When I did a 50/50 mix, I saw the gold flake off of the pins and sim cards, and later on when I went to check the solution, all the gold flakes were dissolved into the solution. That's when I read it here about AP dissolving gold if you add too much peroxide to the AP.


Kevin


----------



## patnor1011 (Nov 8, 2014)

This 0.2l bottle is all what i need to make 3 buckets of AP.


----------



## Anonymous (Nov 8, 2014)

Is that 6% strength? I can't enlarge the image.


----------



## patnor1011 (Nov 9, 2014)

It is 6% but 3% is all you need.


----------



## bswartzwelder (Nov 18, 2014)

I am glad that you used stannous test solution. Too many new members try all the routines EXCEPT testing what they have with stannous. Without a valid test, there is almost no way of knowing what you are doing right and what you are doing wrong. Keep up with the reading and soon you'll be processing thousands of pounds of gold just like everyone else here. OK guy, you can quit laughing now.


----------



## byte-tech (Nov 26, 2014)

Update.

Ty all for the enlightening. I just finished cleaning my mess. there wasn't any gold on that solution, the gold was cemented on the undissolved material. Divided the material in 3 parts and redissolved each one in hot AR, filtered over and over with the same coffee filter until i got rid of most of the ashes, tested and got a strong positive. Im sure there still some gold on the leftovers and some was absorbed by the little unburned chunks of ic's, ill take that as a cost of learning, sure could be avoided since the beginning. Time to celebrate! 8)

Edit: Sir i wasn't laughing at all! im grateful for all the help


----------



## Geo (Nov 27, 2014)

byte-tech said:


> Update.
> 
> Ty all for the enlightening. I just finished cleaning my mess. there wasn't any gold on that solution, the gold was cemented on the undissolved material. Divided the material in 3 parts and redissolved each one in hot AR, filtered over and over with the same coffee filter until i got rid of most of the ashes, tested and got a strong positive. Im sure there still some gold on the leftovers and some was absorbed by the little unburned chunks of ic's, ill take that as a cost of learning, sure could be avoided since the beginning. Time to celebrate! 8)
> 
> Edit: Sir i wasn't laughing at all! im grateful for all the help



Be careful what words you abbreviate. You wrote Ty, if you meant thank you, you should say, thank you. That is considered texting lingo and it's forbidden on the forum. I know it's a hard habit to break but it's for our on good.


----------



## byte-tech (Nov 27, 2014)

oh that word slipped from my fingers....sorry! :roll:


----------



## necromancer (Nov 28, 2014)

if I may interject without over stepping the boundaries ?

one of the reasons for no texting lingo is that this is a international forum.
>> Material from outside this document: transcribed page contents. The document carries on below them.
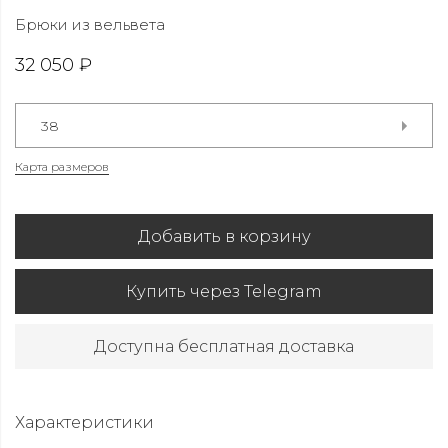
Брюки из вельвета
32 050 ₽
38
Карта размеров
Добавить в корзину
Купить через Telegram
Доступна бесплатная доставка
Характеристики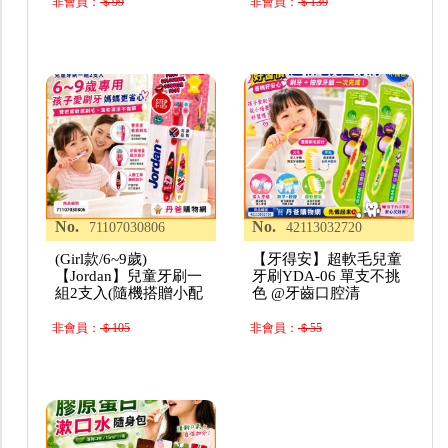
非會員：
＄99
非會員：
＄139
No.
No.
71107030806
42113032720
(Girl款/6~9歲)
【牙得安】超軟毛兒童
【Jordan】兒童牙刷一
牙刷YDA-06 單支不挑
組2支入(隨機搭贈小配
色 @牙齒口腔清
非會員：
＄105
非會員：
＄55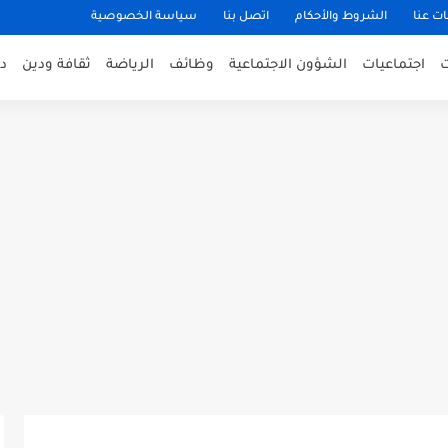
ت عنا
الشروط والأحكام
اتصل بنا
سياسة الخصوصية
اجتماعيات
الشؤون الاجتماعية
وظائف
الرياضة
ثقافة ودين
د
many members use a on-line language translator to read the forum and by using texting lingo their translators have no idea what is being said.
so to avoid someone misunderstanding what is being said the moderators & administrators demand that clear speech is used by everyone.
this includes proper spelling and / or using a spell check

no one wants someone getting hurt because of a intentional lack of clarity. here on the forum everyone takes safety seriously, and spelling is part of that.

even though english is my first & only language, my spelling is not the best, i have been asked to install a spell checker for this reason & it's a good idea.

i do believe this has been covered in past posts meant for new users to the forum, i have had the privilege of being a member here for a long while, it's a great place to learn, a great place to be welcomed.


----------



## FujiGoldOne (Nov 28, 2014)

Aint the word : it's texting lingo for : it is?


----------



## MarcoP (Nov 28, 2014)

FujiGoldOne said:


> Aint the word : it's texting lingo for : it is?


No, it's grammatically correct as well as: I'm, you're, I've gone ... just like "ain't".


----------